### WORK REQUIRED
Repeat exactly, and only, the lines below starting at the line that contains "Screenshot is 784x2576." and ending at the line that contains "[Open menu] (748, 30)", inclusive of both.

### DATA
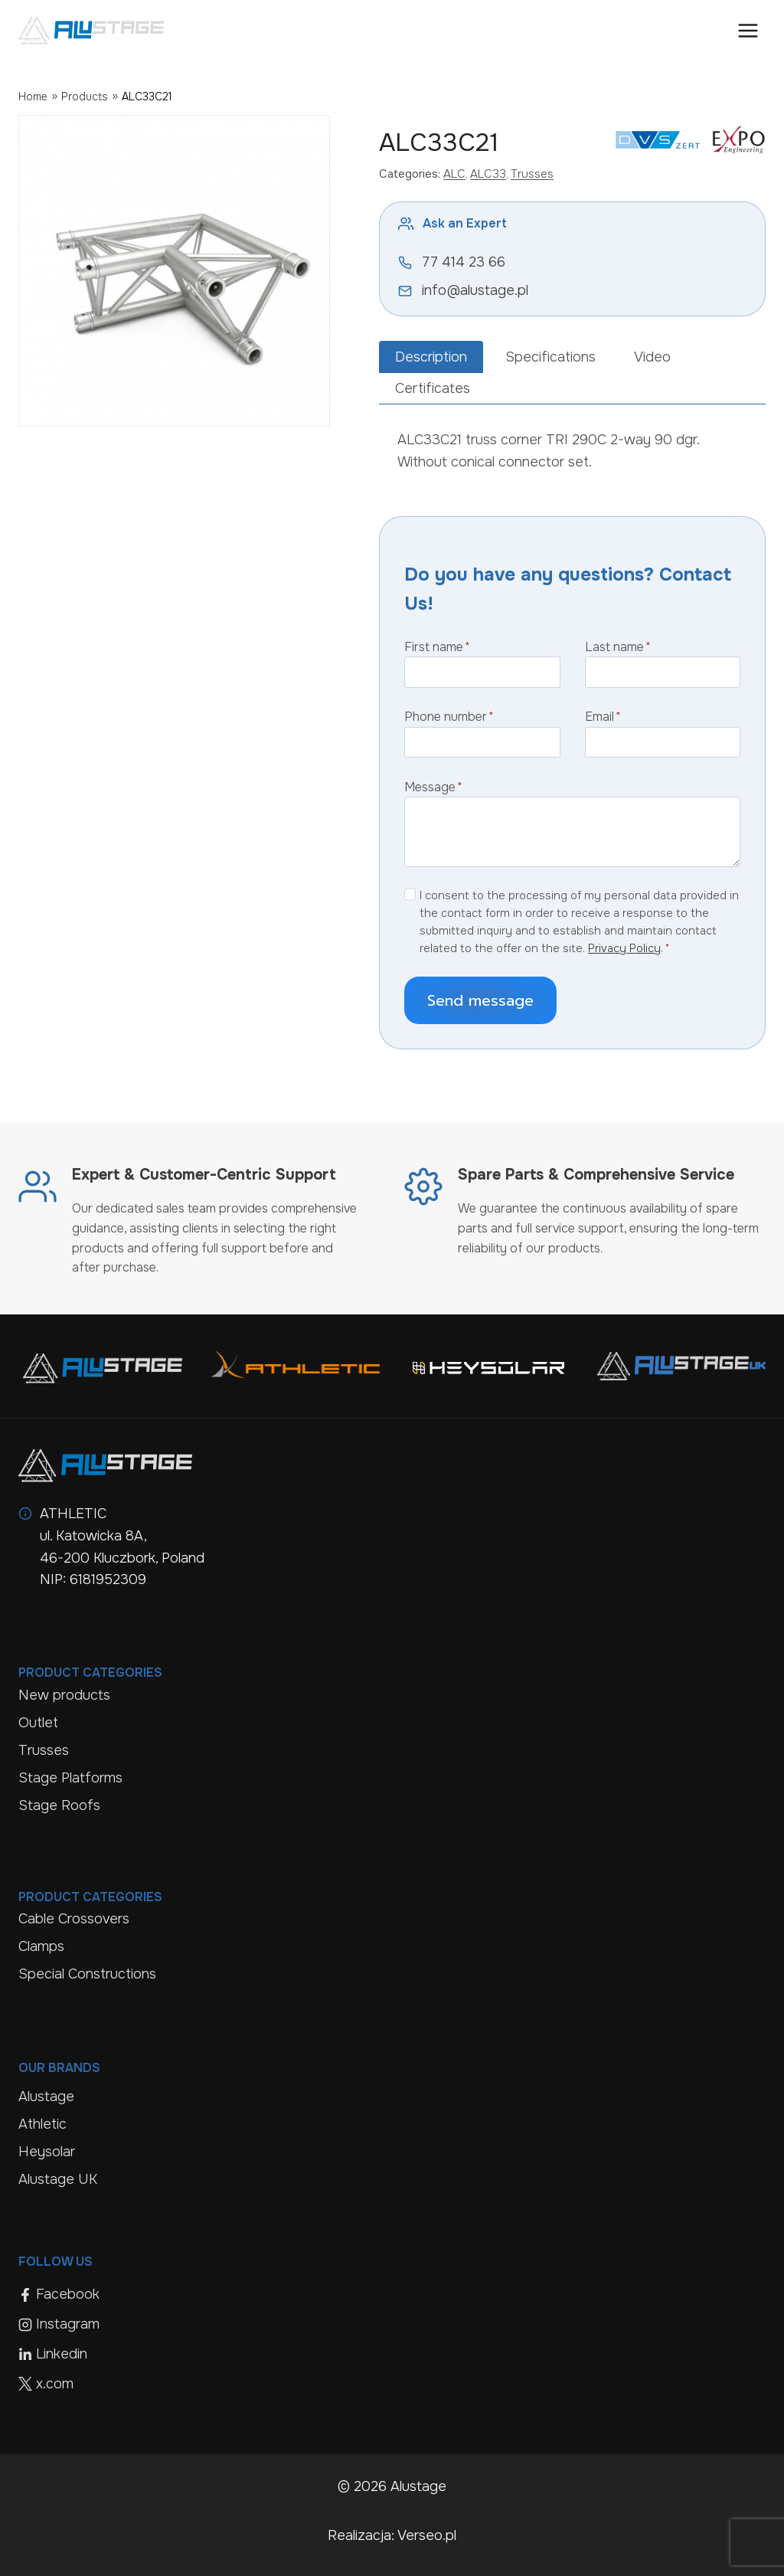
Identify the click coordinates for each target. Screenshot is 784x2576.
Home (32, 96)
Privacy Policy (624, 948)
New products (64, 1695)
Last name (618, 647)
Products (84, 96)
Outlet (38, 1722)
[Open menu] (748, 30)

--

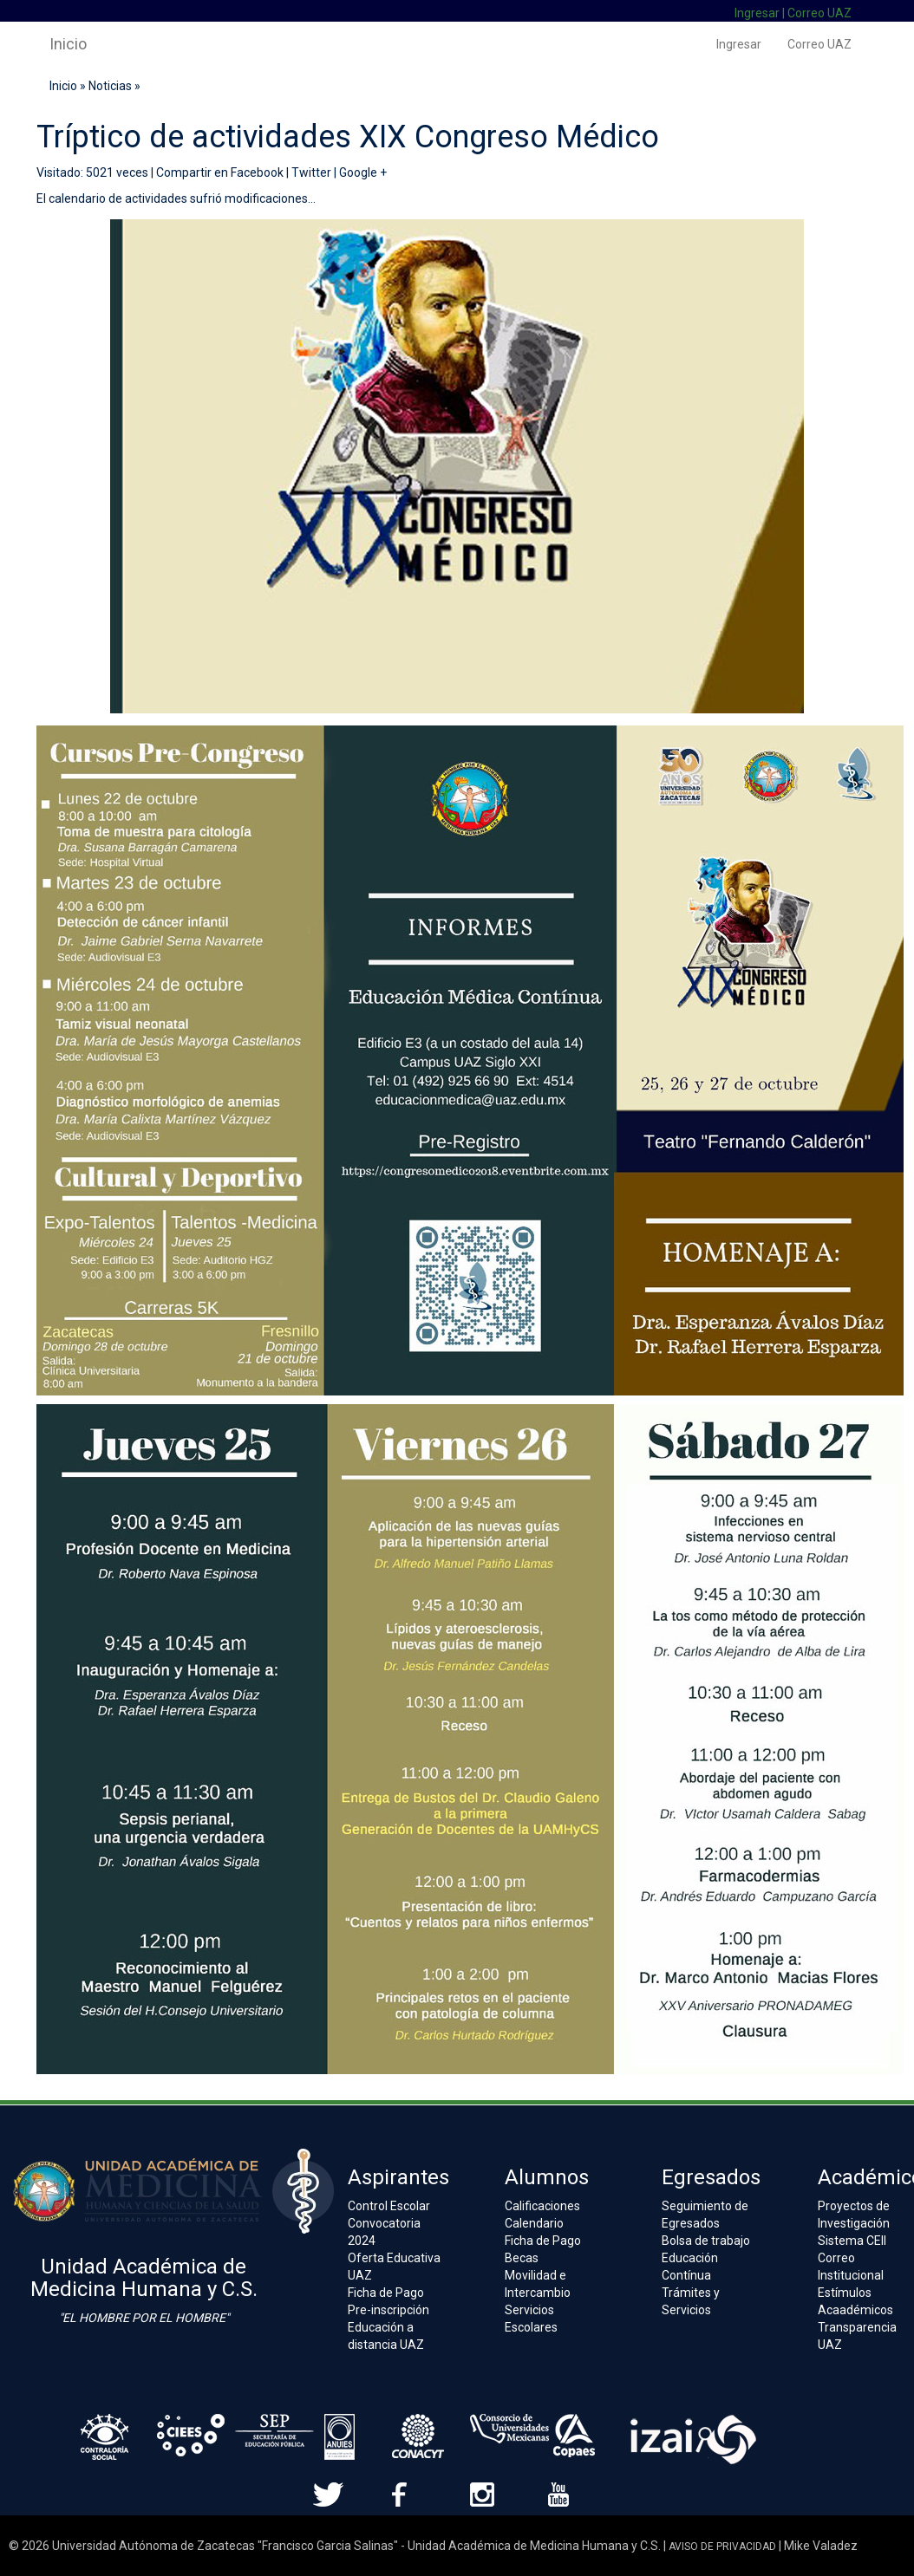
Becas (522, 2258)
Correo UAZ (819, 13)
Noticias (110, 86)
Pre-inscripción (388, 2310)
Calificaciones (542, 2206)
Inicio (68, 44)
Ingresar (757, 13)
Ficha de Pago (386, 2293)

---

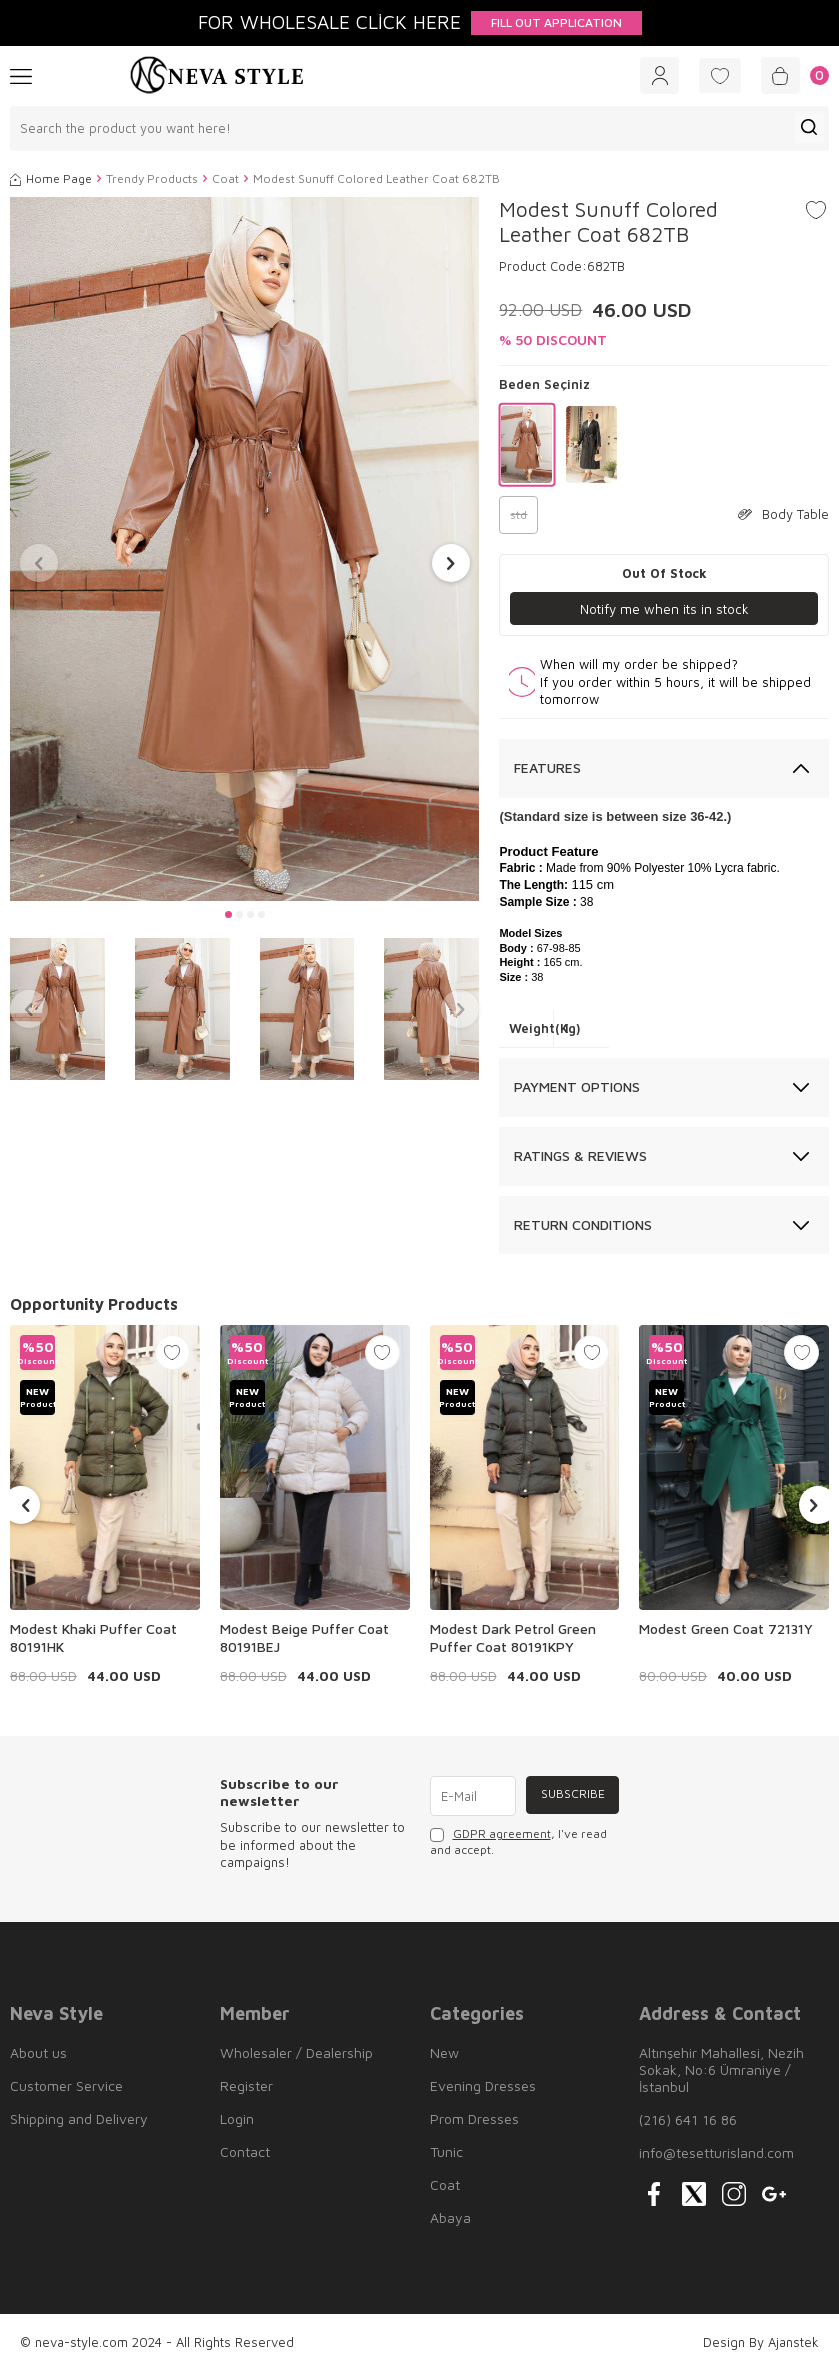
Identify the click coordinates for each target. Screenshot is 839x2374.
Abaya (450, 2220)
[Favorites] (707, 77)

### WRITTEN RESPONSE
Identify the click coordinates for each target. Screenshot is 784x2576.
Home (32, 96)
Privacy Policy (624, 948)
New products (64, 1695)
Last name (618, 647)
Products (84, 96)
Outlet (38, 1722)
[Open menu] (748, 30)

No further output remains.